Она вошла в кухню, открыла холодильник, выпила из бутылки. На ней была белая рубашка, она немного задралась, оголив ягодицы, я почувствовал, что в желудке начинается ураган, капля прокатилась по ее губам, скользнула на шею. Она закрыла холодильник и ушла, не сказав нам ни слова.

Бабушка и мама начали готовить. Мы с отцом и дедом смотрели телевизор в гостиной. Я молчал, потому что мне нечего было сказать, а потом ушел, потому что это было лучшее, что я мог сделать. Прошел по коридору, и когда проходил мимо кухни, ни мама, ни бабушка ничего не заметили. Я почувствовал, как сердце стучит в ушах, это было похоже на маятник или на то, что кто-то колотит молотком в стену дома.
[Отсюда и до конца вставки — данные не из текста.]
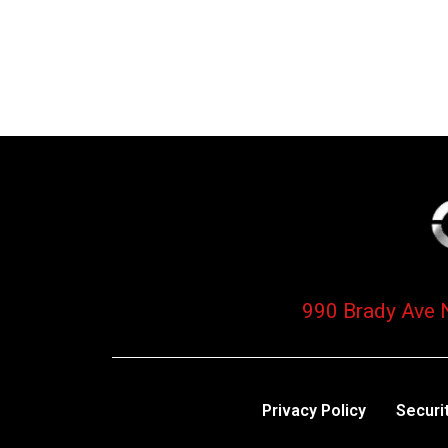
990 Brady Ave 
Privacy Policy
Securi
Потом увидел свою руку на ручке ее двери. Потом увидел, как моя рука нажимает на ручку. Медленно я подошел к ее кровати, она спала, ноги были накрыты покрывалом, свет очерчивал тени от сосков под рубашкой. Я стоял неподвижно. Смотрел на ее руки на подушке, потом скользнул взглядом от кистей до локтей и увидел голубые веточки вен. Когда вернулся взглядом к лицу, ее глаза были широко распахнуты, рот приоткрыт.

– Правда в том, что ты меня не любил, – сказала она, оставаясь неподвижной.
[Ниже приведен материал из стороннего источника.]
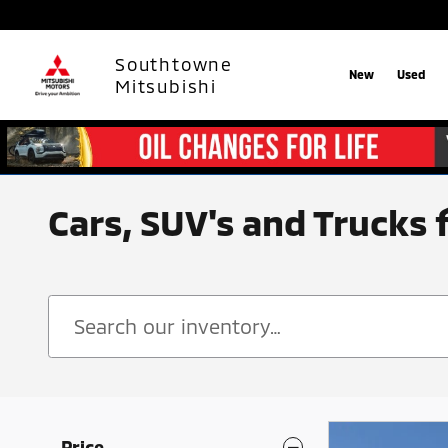
Skip to main content
Southtowne
New
Used
Mitsubishi
Cars, SUV's and Trucks 
Price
У меня не хватило смелости ответить, с моих губ не сорвалось ни звука. Я просто вышел из ее комнаты, в тишине, так же, как вошел, а потом проснулся весь в поту.

Во сне я сбил простынь, сбросил на пол. Посмотрел на окно – оно было распахнуто, как я и оставил его прошлой ночью. Я был измотан. На улице слышались шум и сигналы клаксонов, голоса детей, которые бегали и играли в мяч. Я использовал кровать как полотно, чтобы написать автопортрет собственным потом. Я взял из пепельницы последнюю сигарету, оставшуюся с прошлого вечера – пару затяжек на утро. Закурил и подошел к окну. Одна команда играла в майках, вторая без них. Раскрасневшиеся лица, пот стекает по волосам. Ребята без маек блестели на солнце, их кожа была гладкой как у дельфинят. Я докурил, потом затушил сигарету. Пошел на кухню, выпил три стакана ледяной воды, от которой заломило зубы и нёбо. Потом позвал родителей, мой голос отразился от стен дома, но ответа не последовало. На столе в гостиной я нашел записку, что они пойдут пообедать в городе.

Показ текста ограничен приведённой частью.